If I have the following triangle:
Where $\angle B=\angle C = O$
And $AP$ bisects $\angle A$ so essentially $\angle BAP = \angle CAP = \frac12 \angle A$
We can prove that $\angle APB = \angle APC$ but how do we show that they are 90 degrees?
$$ \angle APB + \frac12 \angle A + \angle ABC = 180^\circ = \angle ABC + \frac12 \angle A + \angle APC $$
So:
\begin{align} \angle ABP &= 180^\circ - \left( \angle ABC + \frac12 \angle A \right) \\ \angle APC &= 180^\circ - \left( \angle ABC + \frac12 \angle A \right) \\ \end{align}
So $\angle ABP = \angle APC$ but is it also proven that they are 90 degrees? How?
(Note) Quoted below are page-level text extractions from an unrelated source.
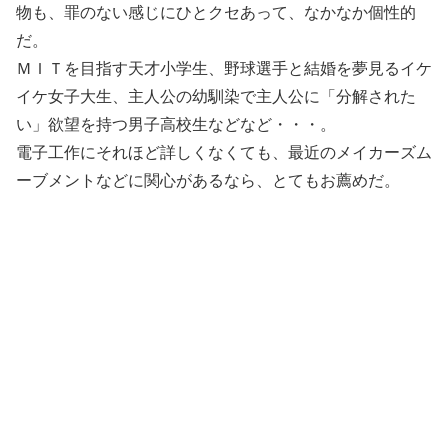
物も、罪のない感じにひとクセあって、なかなか個性的
だ。
ＭＩＴを目指す天才小学生、野球選手と結婚を夢見るイケ
イケ女子大生、主人公の幼馴染で主人公に「分解された
い」欲望を持つ男子高校生などなど・・・。
電子工作にそれほど詳しくなくても、最近のメイカーズム
ーブメントなどに関心があるなら、とてもお薦めだ。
First we write a formula for the sum of the angle measures of triangle PAB. I'm going to just use "APB" as "angle APB". We note that angle ABP is "O": $$O + \frac{A}{2} + APB = 180$$ Next we write a formula for the sum of the angle measures of triangle ABC: $$2\cdot O + A = 180$$ This gives you that $$O = \frac{180-A}{2}.$$ We substitue this value for "O" in the formula for triangle PAB: $$\frac{180-A}{2}+\frac{A}{2} + APB = 180$$ $$90 - \frac{A}{2}+\frac{A}{2}+APB = 180$$ $$90 + APB = 180$$ $$APB = 90.$$
We can do the same thing for APC, using triangle PAC in place of triangle PAB.